A replica of the skull of the Kennewick Man on display in July 1997 in Richland, Washington.APIn 1996, a couple college students went on a beer-fueled mission to check out girls and ended up stumbling on what would be one of the most historic, and controversial, archaeological discoveries in US history.
The US Army Corps of Engineers has ruled that the 9,000-year-old skeletal remains (the oldest in North America) of the Kennewick Man belong to a Native American tribe — ending a long and tedious legal battle that began when the two 21-year-olds pulled the human skull out of the Columbia River in Kennewick, Washington.
For 20 years, the Kennewick Man (known to Native Americans as the Ancient One) was locked away while scientists fought against a coalition of five Native American tribes for the right to study the remains.
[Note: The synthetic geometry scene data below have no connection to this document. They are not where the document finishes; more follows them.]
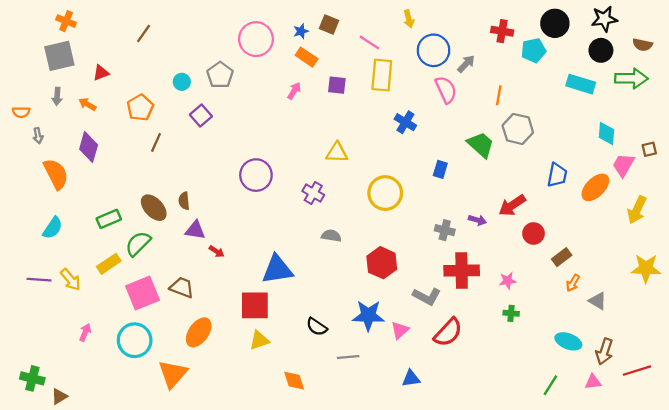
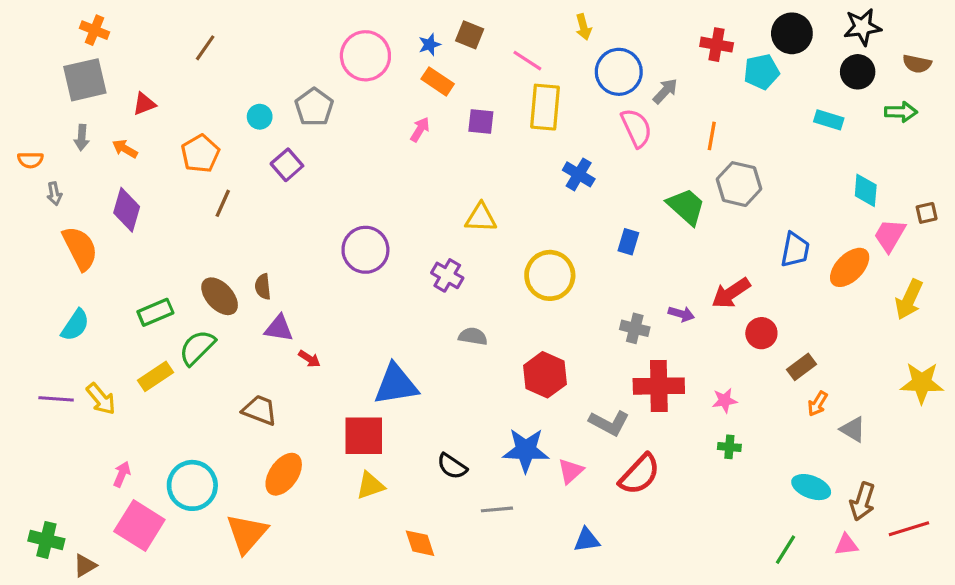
green arrow: (631, 78) -> (901, 112), size x0.7
cyan rectangle: (581, 84) -> (829, 120), size x0.7
pink square: (142, 293) -> (139, 526), moved, turned -36

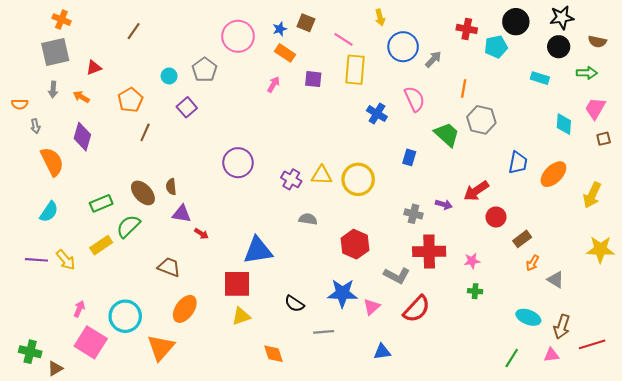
pink semicircle: (636, 128) -> (415, 99), moved
yellow triangle: (481, 218) -> (322, 175), moved
pink trapezoid: (890, 235) -> (595, 108), moved

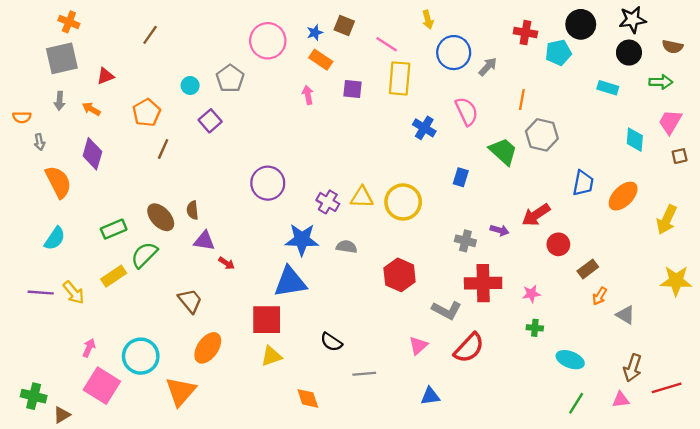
pink arrow: (274, 84) -> (308, 95), turned -42
brown trapezoid: (169, 267) -> (190, 301), turned 30
blue star: (342, 293) -> (302, 240), moved
cyan ellipse: (528, 317) -> (570, 360), moved

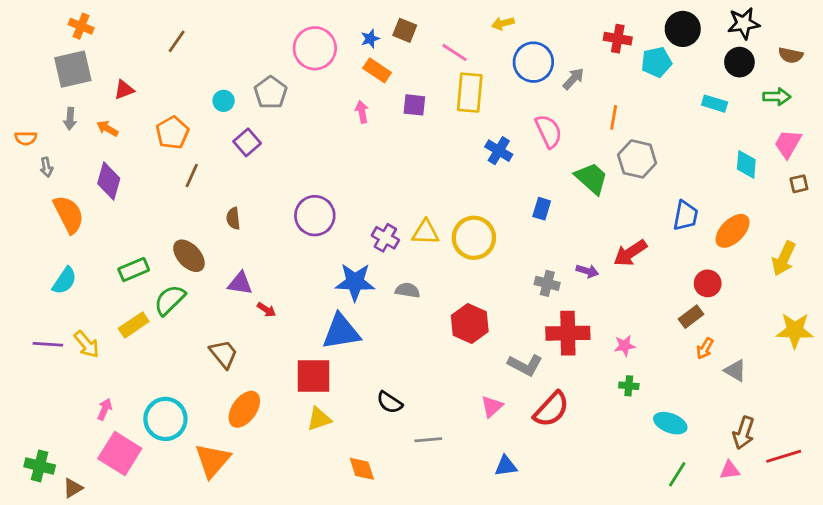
yellow arrow: (428, 20) -> (503, 23), turned 90
brown semicircle: (192, 210) -> (233, 218), moved
red circle: (558, 244) -> (708, 283), moved

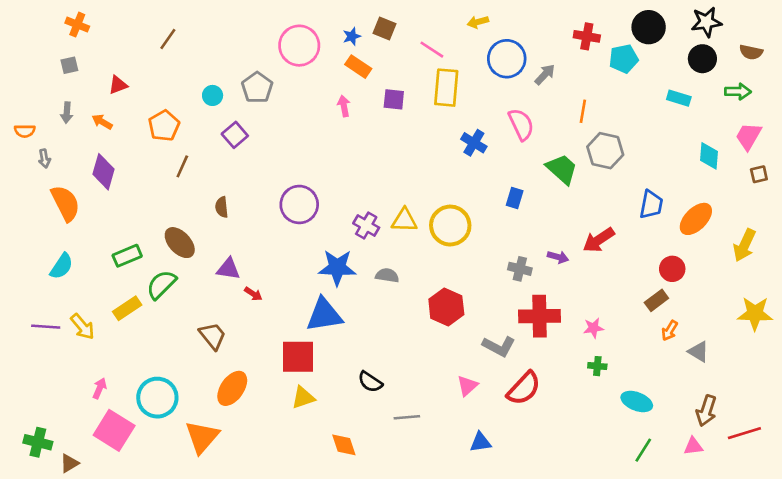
gray square: (73, 69) -> (69, 65), size x0.5

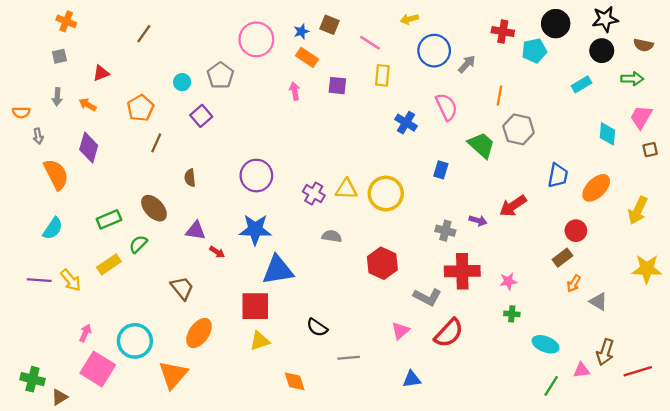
yellow rectangle: (446, 88) -> (382, 75), size x0.7
cyan rectangle: (679, 98) -> (582, 84), turned -48
blue star: (337, 268) -> (255, 230), moved
green semicircle: (161, 285) -> (138, 244), size x0.7
pink triangle: (693, 446) -> (582, 370), moved

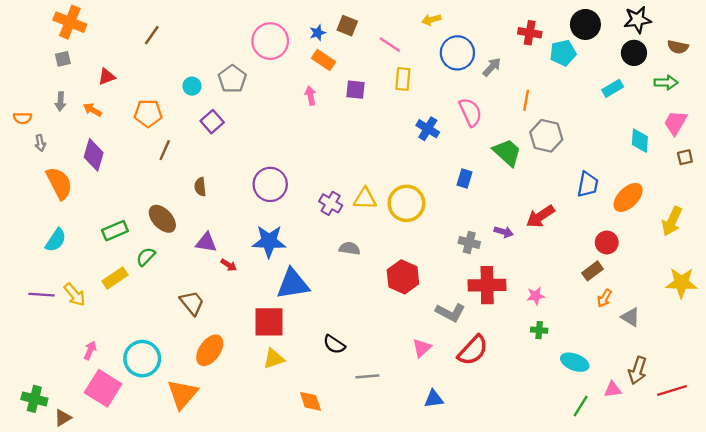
orange cross: (66, 21) -> (70, 22), size x1.5
orange pentagon: (140, 108) -> (148, 113), turned 30

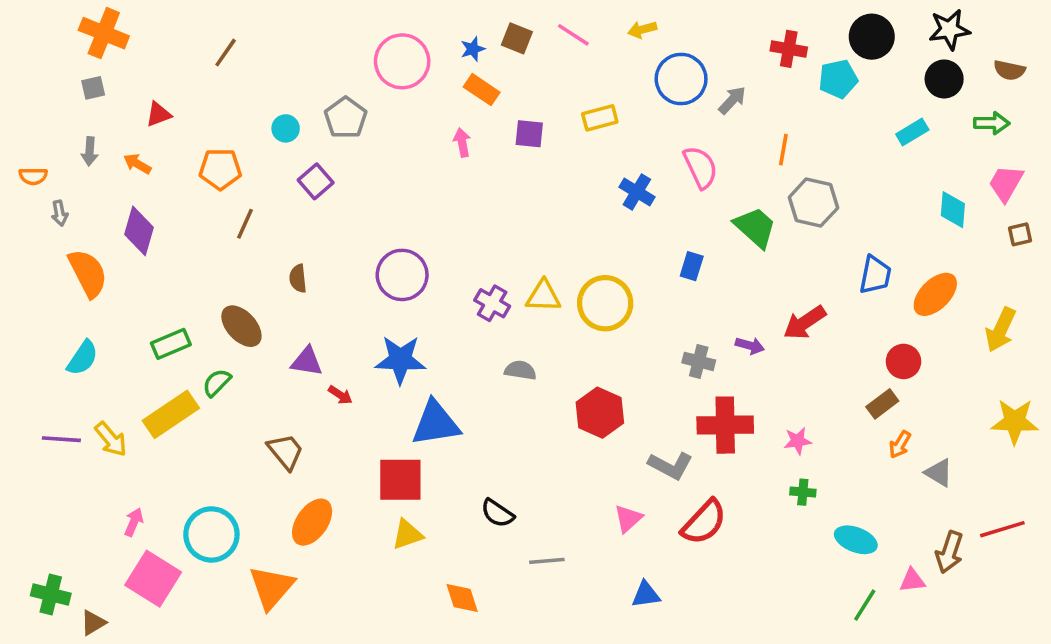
pink line: (390, 45) -> (573, 35), moved
yellow rectangle: (403, 79) -> (600, 118), turned 70
yellow rectangle: (115, 278) -> (171, 414), size x1.4
red line: (672, 391) -> (1002, 529), moved

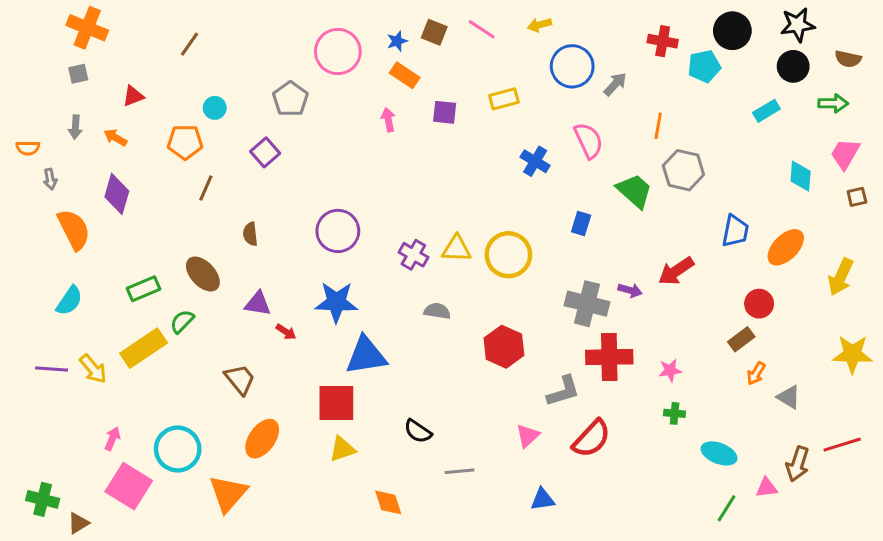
cyan circle: (286, 128) -> (215, 108), moved
gray cross: (699, 361) -> (587, 304), size x1.6
gray L-shape: (670, 466) -> (563, 391), turned -45

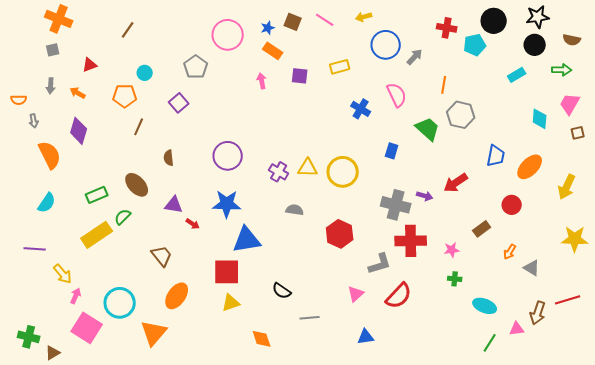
brown rectangle: (741, 339) -> (482, 229), moved
yellow arrow: (93, 369) -> (63, 274), moved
The Native Americans had claimed ownership under the Native American Graves Protection and Repatriation Act of 1990.
The Umatilla tribe wanted to perform a customary burial, the denial of which was “sacrilegious and inhuman,” an Umatilla leader told the Philadelphia Inquirer in 1998.
But scientists weren’t convinced of the skeleton’s ancestry, hoping the remains would reveal a previously unknown group of humans. A paleontologist told the Denver Post in 1997 that burying the Kennewick Man “would be like burning the great library of Alexandria.” Eight scientists filed a lawsuit stating that Kennewick’s unfamiliar characteristics suggested a different origin, making it exempt from federal repatriation laws.
But in June 2015, Nature published a report of DNA results confirming that the skeleton is, in fact, related to modern Native Americans. That report led to the Corps of Engineers’ final decision.
“After 20 years, it acknowledges what we already knew and have been saying since the beginning,” a representative of the Confederated Tribes of the Umatilla Indian Reservation told the Associated Press.
The Kennewick Man will remain in a Seattle museum until the Corps of Engineers determines which of the five tribes — the Nez Perce, Yakama, Wanapum, Colville and the Umatilla — will receive the remains for final burial.
Tribe leaders are expected to cooperate with whoever wins custody, and plan to keep the burial spot secret from the public.